REQUIRED ACTION. Give back the full listing verbatim, apart from its images.

RECORDS FOR THIS EXERCISE.
————

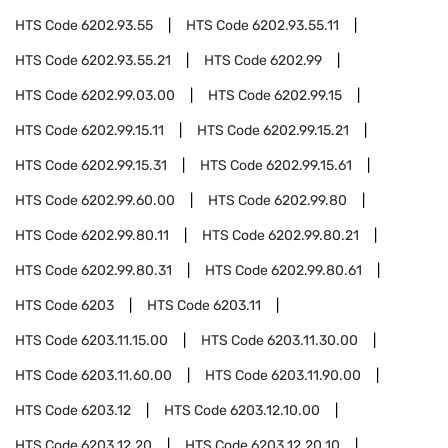
HTS Code
6202.93.55
HTS Code
6202.93.55.11
HTS Code
6202.93.55.21
HTS Code
6202.99
HTS Code
6202.99.03.00
HTS Code
6202.99.15
HTS Code
6202.99.15.11
HTS Code
6202.99.15.21
HTS Code
6202.99.15.31
HTS Code
6202.99.15.61
HTS Code
6202.99.60.00
HTS Code
6202.99.80
HTS Code
6202.99.80.11
HTS Code
6202.99.80.21
HTS Code
6202.99.80.31
HTS Code
6202.99.80.61
HTS Code
6203
HTS Code
6203.11
HTS Code
6203.11.15.00
HTS Code
6203.11.30.00
HTS Code
6203.11.60.00
HTS Code
6203.11.90.00
HTS Code
6203.12
HTS Code
6203.12.10.00
HTS Code
6203.12.20
HTS Code
6203.12.20.10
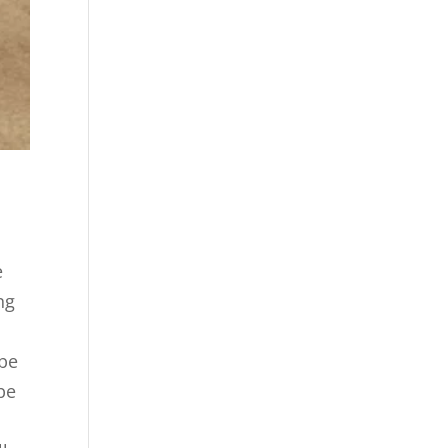
e
ng
,
 be
be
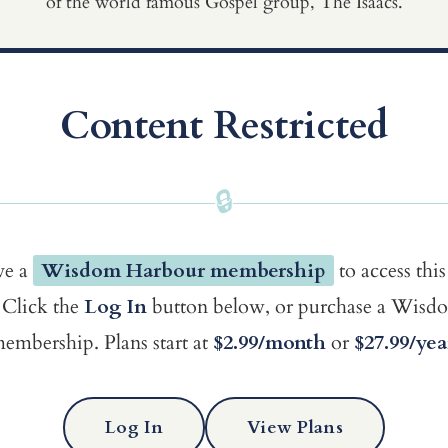
of the world famous Gospel group, The Isaacs.
Content Restricted
🔒
ve a
Wisdom Harbour membership
to access this
Click the
Log In
button below, or purchase a Wis
embership. Plans start at
$2.99/month
or
$27.99/yea
Log In
View Plans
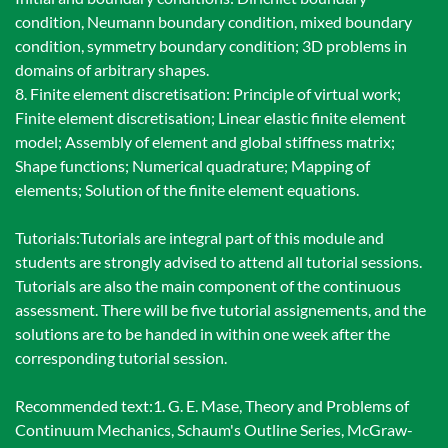
condition, Neumann boundary condition, mixed boundary
condition, symmetry boundary condition; 3D problems in
domains of arbitrary shapes.
8. Finite element discretisation: Principle of virtual work;
Finite element discretisation; Linear elastic finite element
model; Assembly of element and global stiffness matrix;
Shape functions; Numerical quadrature; Mapping of
elements; Solution of the finite element equations.
Tutorials:Tutorials are integral part of this module and
students are strongly advised to attend all tutorial sessions.
Tutorials are also the main component of the continuous
assessment. There will be five tutorial assignements, and the
solutions are to be handed in within one week after the
corresponding tutorial session.
Recommended text:1. G. E. Mase, Theory and Problems of
Continuum Mechanics, Schaum's Outline Series, McGraw-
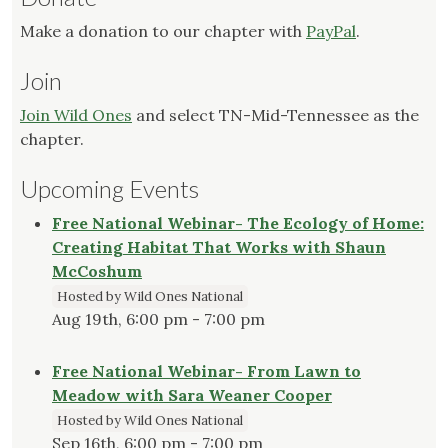
Make a donation to our chapter with
PayPal
.
Join
Join Wild Ones
and select TN-Mid-Tennessee as the
chapter.
Upcoming Events
Free National Webinar- The Ecology of Home:
Creating Habitat That Works with Shaun
McCoshum
Hosted by Wild Ones National
Aug 19th, 6:00 pm - 7:00 pm
Free National Webinar- From Lawn to
Meadow with Sara Weaner Cooper
Hosted by Wild Ones National
Sep 16th, 6:00 pm - 7:00 pm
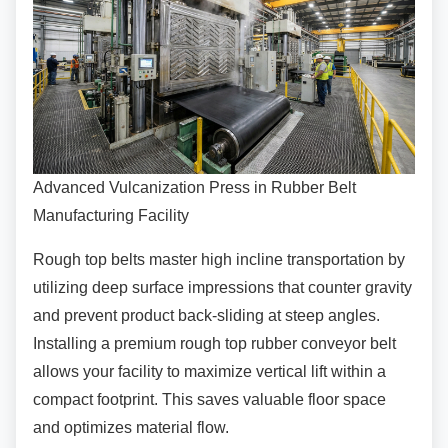
Advanced Vulcanization Press in Rubber Belt
Manufacturing Facility
Rough top belts master high incline
transportation by
utilizing deep surface impressions that counter gravity
and prevent product back-sliding at steep angles.
Installing a premium rough top rubber conveyor belt
allows your facility to maximize vertical lift within a
compact footprint. This saves valuable floor space
and optimizes material flow.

————

SOLUTION TO THIS PROBLEM.
HTS Code
6202.93.55
HTS Code
6202.93.55.11
HTS Code
6202.93.55.21
HTS Code
6202.99
HTS Code
6202.99.03.00
HTS Code
6202.99.15
HTS Code
6202.99.15.11
HTS Code
6202.99.15.21
HTS Code
6202.99.15.31
HTS Code
6202.99.15.61
HTS Code
6202.99.60.00
HTS Code
6202.99.80
HTS Code
6202.99.80.11
HTS Code
6202.99.80.21
HTS Code
6202.99.80.31
HTS Code
6202.99.80.61
HTS Code
6203
HTS Code
6203.11
HTS Code
6203.11.15.00
HTS Code
6203.11.30.00
HTS Code
6203.11.60.00
HTS Code
6203.11.90.00
HTS Code
6203.12
HTS Code
6203.12.10.00
HTS Code
6203.12.20
HTS Code
6203.12.20.10
e
ng
,
 be
be
of the world famous Gospel group, The Isaacs.
Content Restricted
🔒
ve a
Wisdom Harbour membership
to access this
Click the
Log In
button below, or purchase a Wis
embership. Plans start at
$2.99/month
or
$27.99/yea
Log In
View Plans
condition, Neumann boundary condition, mixed boundary
condition, symmetry boundary condition; 3D problems in
domains of arbitrary shapes.
8. Finite element discretisation: Principle of virtual work;
Finite element discretisation; Linear elastic finite element
model; Assembly of element and global stiffness matrix;
Shape functions; Numerical quadrature; Mapping of
elements; Solution of the finite element equations.
Tutorials:Tutorials are integral part of this module and
students are strongly advised to attend all tutorial sessions.
Tutorials are also the main component of the continuous
assessment. There will be five tutorial assignements, and the
solutions are to be handed in within one week after the
corresponding tutorial session.
Recommended text:1. G. E. Mase, Theory and Problems of
Continuum Mechanics, Schaum's Outline Series, McGraw-
Make a donation to our chapter with
PayPal
.
Join
Join Wild Ones
and select TN-Mid-Tennessee as the
chapter.
Upcoming Events
Free National Webinar- The Ecology of Home:
Creating Habitat That Works with Shaun
McCoshum
Hosted by Wild Ones National
Aug 19th, 6:00 pm - 7:00 pm
Free National Webinar- From Lawn to
Meadow with Sara Weaner Cooper
Hosted by Wild Ones National
Sep 16th, 6:00 pm - 7:00 pm
Advanced Vulcanization Press in Rubber Belt
Manufacturing Facility
Rough top belts master high incline
transportation by
utilizing deep surface impressions that counter gravity
and prevent product back-sliding at steep angles.
Installing a premium rough top rubber conveyor belt
allows your facility to maximize vertical lift within a
compact footprint. This saves valuable floor space
and optimizes material flow.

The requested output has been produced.